Lorsqu’une dette n’est garantie que partiellement par une sureté, en l’espèce un gage, les paiements effectués par le débiteur s’imputent-ils en priorité sur la partie non garantie de la dette ?

Telle était la question de principe posée à la Cour de cassation réunie en Assemblé plénière par suite du refus de la cour d’appel de renvoi de s’incliner devant la solution énoncée par la première chambre civile en 2005. Cette dernière avait jugé que le versement devait d’abord s’imputer, en l’absence de clause contraire, sur la portion non garantie de la dette née de l’autorisation de découvert, de sorte que le gage n’était pas éteint, la dette garantie fût-elle remboursée.

L’Assemblée plénière adopte une position contraire et décide que « lorsqu’un gage garantit partiellement une dette, le versement résultant de sa réalisation s’impute sur le montant pour lequel la sûreté a été consentie ». Mais il est vrai qu’en l’espèce, la convention de crédit prévoyait que les meubles étaient affectés à la garantie de toutes les sommes dues par l’emprunteur à la banque au titre de l’autorisation de découvert de 250.000 Frs en principal, plus intérêts, commissions, frais et accessoires. Ainsi, aux termes de cette convention, les parties avaient exprimé la volonté de limiter le gage à l’autorisation de découvert. La Cour en a logiquement déduit que le dépassement de découvert par suite de tolérances ayant été accordées par la banque n’était pas garanti par le gage.

Exclusion de la théorie du mandat apparent pour les actes notariés
(Cass. civ. 1ère, 5 novembre 2009, pourvoi n°08-18.056)

Le mandat apparent permet de considérer que le mandant est engagé au-delà des pouvoirs conférés au mandataire. La condition de son admission est que la croyance du tiers à l’étendue des pouvoirs du mandataire soit légitime, ce caractère supposant que les circonstances autorisaient le tiers à ne pas vérifier les limites exactes de ces pouvoirs.

Dans l’arrêt rendu le 5 novembre dernier, la Cour de cassation affirme que « le mandat apparent ne peut être admis pour l’établissement d’un acte par un notaire instrumentaire avec le concours d’un confrère, les deux officiers publics étant tenus de procéder à la vérification de leurs pouvoirs respectifs ».

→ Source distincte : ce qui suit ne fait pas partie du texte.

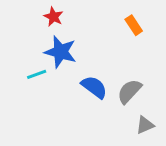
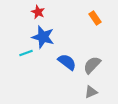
gray triangle: (145, 125) -> (91, 92), moved

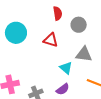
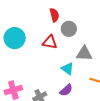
gray circle: (79, 25) -> (69, 29), moved

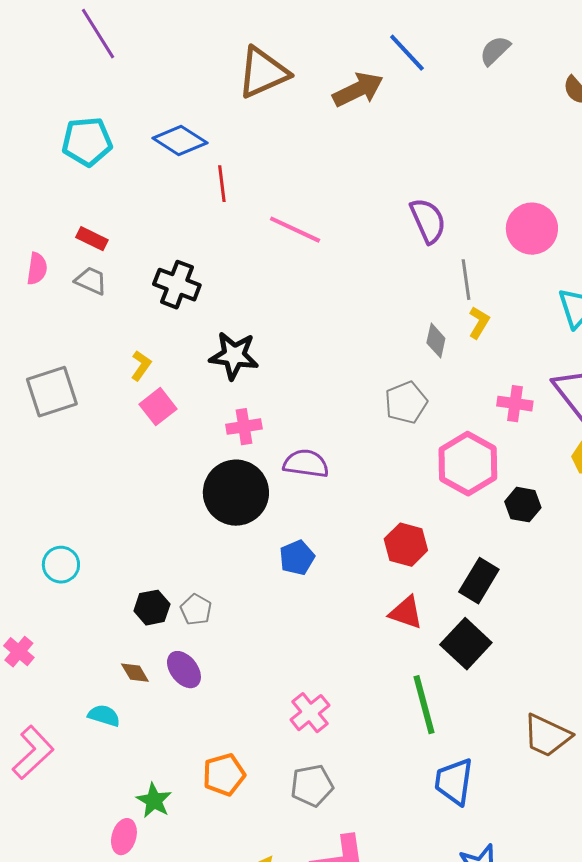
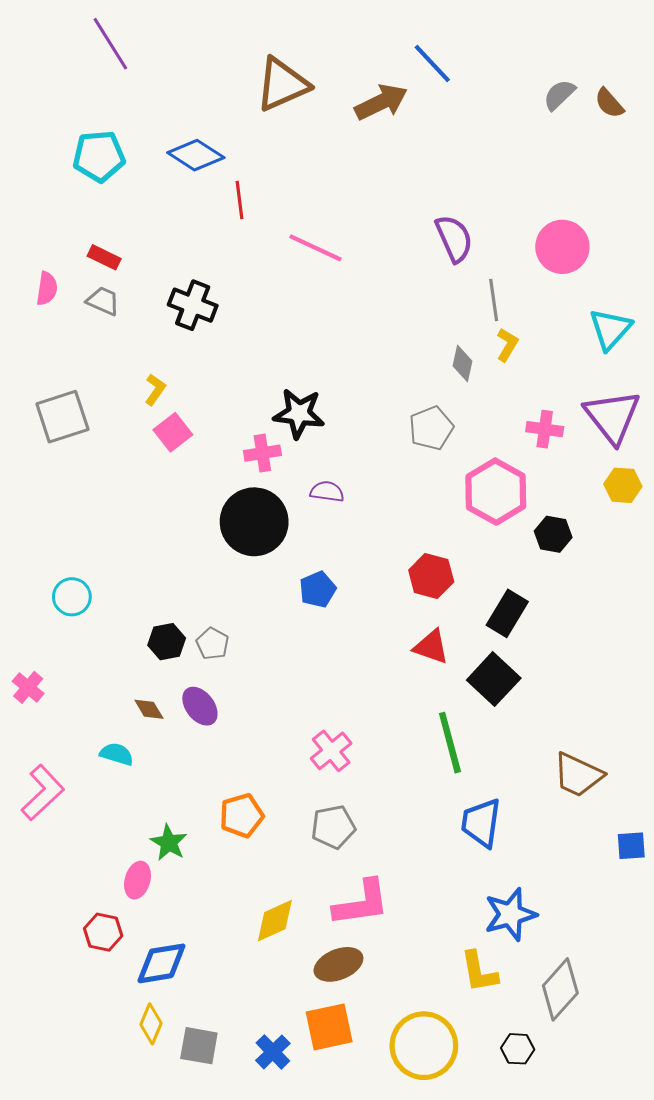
gray semicircle: (495, 51) -> (559, 95), moved
black star: (234, 356) -> (299, 413), moved
purple semicircle: (306, 464) -> (327, 492), size x0.7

Les quasi-contrats : rappel des conditions d’ouverture
(Cass. civ. 1ère, 5 novembre 2009, n°08-16.497 et Cass. civ. 1ère, 22 octobre 2009, n°08-18.331)

Les deux quasi-contrats que sont l’enrichissement sans cause et la gestion d’affaires ont donné lieu à deux arrêts relatifs à leurs conditions d’ouverture.

Dans un arrêt rendu le 22 octobre dernier au visa de l’article 1372 du code civil, la première chambre civile de la Cour de cassation rappelle une solution bien établie selon laquelle « la gestion d’affaires suppose que le gérant ait accompli pour le compte du maître un acte utile sans y être légalement ni contractuellement tenu ». Ce faisant, elle casse l’arrêt d’appel ayant retenu la gestion d’affaires alors qu’il était avéré que le prétendu gérant avait agi sur les instructions de la personne pour laquelle il était intervenu.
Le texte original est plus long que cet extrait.